Prima dell’elezione al papato, avvenuta il 1° novembre 1503, Giuliano partecipò con un ruolo di primo piano a tre diversi conclavi: quello del 1482, convocato dopo la morte di Sisto IV (12 agosto 1484), che portò all’elezione di Innocenzo VIII (dove Giuliano riversò strategicamente sul futuro eletto, Giovanni Battista Cibo, i voti da lui controllati); il conclave seguìto alla morte di Innocenzo VIII, avvenuta il 25 luglio 1492, da cui uscì papa Alessandro VI (in questo caso Giuliano, pur avendo l’appoggio della Francia e del re Ferdinando di Napoli, venne sconfitto dall’abile compravendita di voti di Rodrigo Borgia); il conclave che elesse il 22 settembre 1503 papa – con il nome di Pio III – Francesco Todeschini-Piccolomini (voluto fortemente da Giuliano in chiave antifrancese, contro la candidatura del cardinale Georges d’Amboise) destinato però a un regno di soli ventisei giorni.
Durante il pontificato di Innocenzo VIII, proprio per le modalità che avevano portato all’elezione del cardinale Cibo, il ruolo di Giuliano fu di grandissima rilevanza, e si accrebbe con la nomina del fratello Giovanni, già prefetto di Roma, alla carica di capitano generale della Chiesa. Negli anni del pontificato di Alessandro VI, Giuliano visse spesso nella fortezza di Ostia, da cui usciva solo sotto scorta armata. Evento fondamentale di quegli anni fu l’incontro a Lione, nell’aprile 1494, con Carlo VIII e gli inviati di Milano e Venezia che stavano trattando le modalità dell’intervento francese in Italia. Agli inizi di settembre, quando Carlo VIII varcò la frontiera verso l’Italia, Giuliano era al suo fianco e lo accompagnò fino a Roma, dove entrarono il 31 dicembre.
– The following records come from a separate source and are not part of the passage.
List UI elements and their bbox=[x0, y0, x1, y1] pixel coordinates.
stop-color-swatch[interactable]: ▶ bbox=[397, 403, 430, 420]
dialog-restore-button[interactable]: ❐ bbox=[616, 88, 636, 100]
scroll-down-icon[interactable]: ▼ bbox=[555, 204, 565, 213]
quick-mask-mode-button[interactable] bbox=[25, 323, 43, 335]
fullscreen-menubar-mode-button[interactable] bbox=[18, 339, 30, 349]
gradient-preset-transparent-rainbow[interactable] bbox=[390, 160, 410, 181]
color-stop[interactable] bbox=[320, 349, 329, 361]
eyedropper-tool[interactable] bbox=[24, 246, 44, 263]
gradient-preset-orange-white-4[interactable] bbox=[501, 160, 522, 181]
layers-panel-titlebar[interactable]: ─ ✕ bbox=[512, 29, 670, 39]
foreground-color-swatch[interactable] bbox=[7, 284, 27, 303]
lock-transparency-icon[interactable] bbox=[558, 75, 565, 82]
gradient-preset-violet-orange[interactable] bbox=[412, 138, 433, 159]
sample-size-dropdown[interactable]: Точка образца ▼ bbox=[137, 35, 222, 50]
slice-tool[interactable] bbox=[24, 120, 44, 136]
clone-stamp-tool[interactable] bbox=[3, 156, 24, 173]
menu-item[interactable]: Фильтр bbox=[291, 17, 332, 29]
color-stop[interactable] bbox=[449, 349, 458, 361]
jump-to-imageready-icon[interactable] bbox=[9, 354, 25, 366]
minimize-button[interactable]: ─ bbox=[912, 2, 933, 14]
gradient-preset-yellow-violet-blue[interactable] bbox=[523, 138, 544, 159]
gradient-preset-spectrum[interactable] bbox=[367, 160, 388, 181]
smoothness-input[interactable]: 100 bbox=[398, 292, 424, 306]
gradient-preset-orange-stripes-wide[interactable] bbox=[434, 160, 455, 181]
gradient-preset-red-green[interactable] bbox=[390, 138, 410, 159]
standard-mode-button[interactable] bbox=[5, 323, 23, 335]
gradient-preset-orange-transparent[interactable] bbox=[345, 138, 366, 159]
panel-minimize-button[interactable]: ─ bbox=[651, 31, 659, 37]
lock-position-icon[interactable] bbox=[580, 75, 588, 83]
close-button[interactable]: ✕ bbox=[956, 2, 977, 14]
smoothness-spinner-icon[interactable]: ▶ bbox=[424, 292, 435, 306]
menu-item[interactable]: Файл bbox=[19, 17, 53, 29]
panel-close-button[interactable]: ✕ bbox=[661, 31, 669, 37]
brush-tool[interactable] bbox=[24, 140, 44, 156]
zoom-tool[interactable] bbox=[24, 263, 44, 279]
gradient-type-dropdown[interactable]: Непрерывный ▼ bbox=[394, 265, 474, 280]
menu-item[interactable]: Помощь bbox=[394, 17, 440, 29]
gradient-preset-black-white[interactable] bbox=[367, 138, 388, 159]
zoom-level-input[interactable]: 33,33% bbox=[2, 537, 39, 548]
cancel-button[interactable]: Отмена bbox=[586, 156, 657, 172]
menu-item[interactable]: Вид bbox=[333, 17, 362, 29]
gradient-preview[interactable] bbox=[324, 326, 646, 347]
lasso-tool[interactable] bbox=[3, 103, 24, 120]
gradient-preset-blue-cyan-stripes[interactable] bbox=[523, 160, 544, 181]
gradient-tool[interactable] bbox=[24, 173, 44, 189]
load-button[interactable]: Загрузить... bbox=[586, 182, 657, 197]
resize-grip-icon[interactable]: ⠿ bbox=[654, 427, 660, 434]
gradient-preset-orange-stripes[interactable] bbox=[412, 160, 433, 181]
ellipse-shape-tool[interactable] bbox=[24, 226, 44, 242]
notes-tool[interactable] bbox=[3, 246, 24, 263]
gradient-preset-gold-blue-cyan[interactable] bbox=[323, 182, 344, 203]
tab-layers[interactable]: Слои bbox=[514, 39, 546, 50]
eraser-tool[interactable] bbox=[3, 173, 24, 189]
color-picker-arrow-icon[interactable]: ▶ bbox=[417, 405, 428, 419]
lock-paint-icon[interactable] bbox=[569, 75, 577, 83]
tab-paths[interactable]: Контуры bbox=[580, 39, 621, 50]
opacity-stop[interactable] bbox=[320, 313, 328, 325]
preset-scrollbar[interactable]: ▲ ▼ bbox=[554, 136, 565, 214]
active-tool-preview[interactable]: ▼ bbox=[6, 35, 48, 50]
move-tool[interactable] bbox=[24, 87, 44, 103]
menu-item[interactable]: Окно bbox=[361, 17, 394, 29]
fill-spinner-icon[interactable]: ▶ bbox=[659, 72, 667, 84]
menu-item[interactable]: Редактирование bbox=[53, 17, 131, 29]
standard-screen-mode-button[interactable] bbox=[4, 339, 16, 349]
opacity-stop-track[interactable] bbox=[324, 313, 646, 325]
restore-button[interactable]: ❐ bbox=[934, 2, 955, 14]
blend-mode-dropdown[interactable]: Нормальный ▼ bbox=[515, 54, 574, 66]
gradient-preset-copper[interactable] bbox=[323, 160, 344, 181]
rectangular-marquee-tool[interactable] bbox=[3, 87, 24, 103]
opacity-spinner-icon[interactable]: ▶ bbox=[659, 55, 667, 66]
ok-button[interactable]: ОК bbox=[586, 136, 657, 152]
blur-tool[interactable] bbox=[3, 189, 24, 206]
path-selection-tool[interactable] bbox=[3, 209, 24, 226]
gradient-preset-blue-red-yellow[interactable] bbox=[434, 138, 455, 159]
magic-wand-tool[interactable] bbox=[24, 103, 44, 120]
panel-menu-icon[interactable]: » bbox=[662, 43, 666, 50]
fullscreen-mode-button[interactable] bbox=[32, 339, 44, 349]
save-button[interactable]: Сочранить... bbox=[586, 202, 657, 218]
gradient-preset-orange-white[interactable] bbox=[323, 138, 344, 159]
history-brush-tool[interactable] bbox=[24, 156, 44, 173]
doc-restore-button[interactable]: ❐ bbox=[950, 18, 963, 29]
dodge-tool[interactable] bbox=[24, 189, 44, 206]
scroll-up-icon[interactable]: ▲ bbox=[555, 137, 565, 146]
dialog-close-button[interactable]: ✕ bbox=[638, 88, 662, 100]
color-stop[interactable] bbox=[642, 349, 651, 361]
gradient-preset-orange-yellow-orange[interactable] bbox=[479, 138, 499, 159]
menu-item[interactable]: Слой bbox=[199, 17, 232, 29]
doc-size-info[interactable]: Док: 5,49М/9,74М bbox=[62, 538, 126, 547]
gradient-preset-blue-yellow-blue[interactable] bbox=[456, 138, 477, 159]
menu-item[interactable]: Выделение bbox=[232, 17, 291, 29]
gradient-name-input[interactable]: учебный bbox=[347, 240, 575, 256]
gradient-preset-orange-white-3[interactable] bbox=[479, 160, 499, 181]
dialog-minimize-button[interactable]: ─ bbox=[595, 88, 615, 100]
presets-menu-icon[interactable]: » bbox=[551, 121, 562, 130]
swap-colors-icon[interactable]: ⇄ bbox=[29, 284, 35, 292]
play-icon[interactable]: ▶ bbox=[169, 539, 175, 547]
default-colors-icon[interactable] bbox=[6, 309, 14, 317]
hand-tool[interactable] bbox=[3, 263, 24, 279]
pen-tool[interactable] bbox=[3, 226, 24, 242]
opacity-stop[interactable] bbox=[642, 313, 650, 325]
La speranza (andata delusa) di Giuliano era che il sovrano convocasse un concilio per deporre Alessandro VI, al quale, al contrario, il re fece atto di obbedienza. Il 28 ottobre 1498, in un periodo di momentanea rappacificazione con la famiglia Borgia che comportò la restituzione dei benefici perduti, Giuliano accolse solennemente in Avignone Cesare Borgia sulla via della Francia, dove questi intendeva prendere possesso del ducato di Valentinois concessogli da Luigi XII. Nel corso dell’inverno addirittura Giuliano si impegnò nelle trattative per il matrimonio tra il duca Valentino e Carlotta d’Albret e nella stipulazione dell’accordo tra Venezia e Luigi XII per la spedizione contro il ducato di Milano.
Nel 1500 Giuliano ricevette da Alessandro VI la concessione dell’abbazia di Chiaravalle in cambio del suo appoggio alla politica del Valentino che stava costituendo uno Stato nell’Italia centrale. La posizione roveresca si complicò con la conquista da parte di Cesare Borgia del ducato di Urbino, fino allora tenuto da Guidubaldo da Montefeltro, imparentato con Giuliano. Inoltre l’opposizione di Giuliano al trasferimento della dote dei castelli di Cento e di Pieve di Cento per le nozze di Lucrezia Borgia con Alfonso d’Este fu un altro motivo di attrito con i Borgia.
Il 1° novembre 1503, poche settimane dopo la morte di Pio III, il cardinale Giuliano Della Rovere fu finalmente eletto papa a larghissima maggioranza, anche con l’appoggio dei cardinali spagnoli fedeli ai Borgia. I buoni rapporti con Cesare Borgia, tuttavia, non durarono a lungo: il 2 dicembre 1503 Cesena e le altre città conquistate dal Valentino rientrarono in possesso del papa; negli stessi giorni il Borgia fu arrestato e rinchiuso in Castel Sant’Angelo, e l’uomo di fiducia del Valentino, don Micheletto, imprigionato nei pressi di Cortona, fu condotto a Roma e consegnato, il 9 gennaio 1504, al papa.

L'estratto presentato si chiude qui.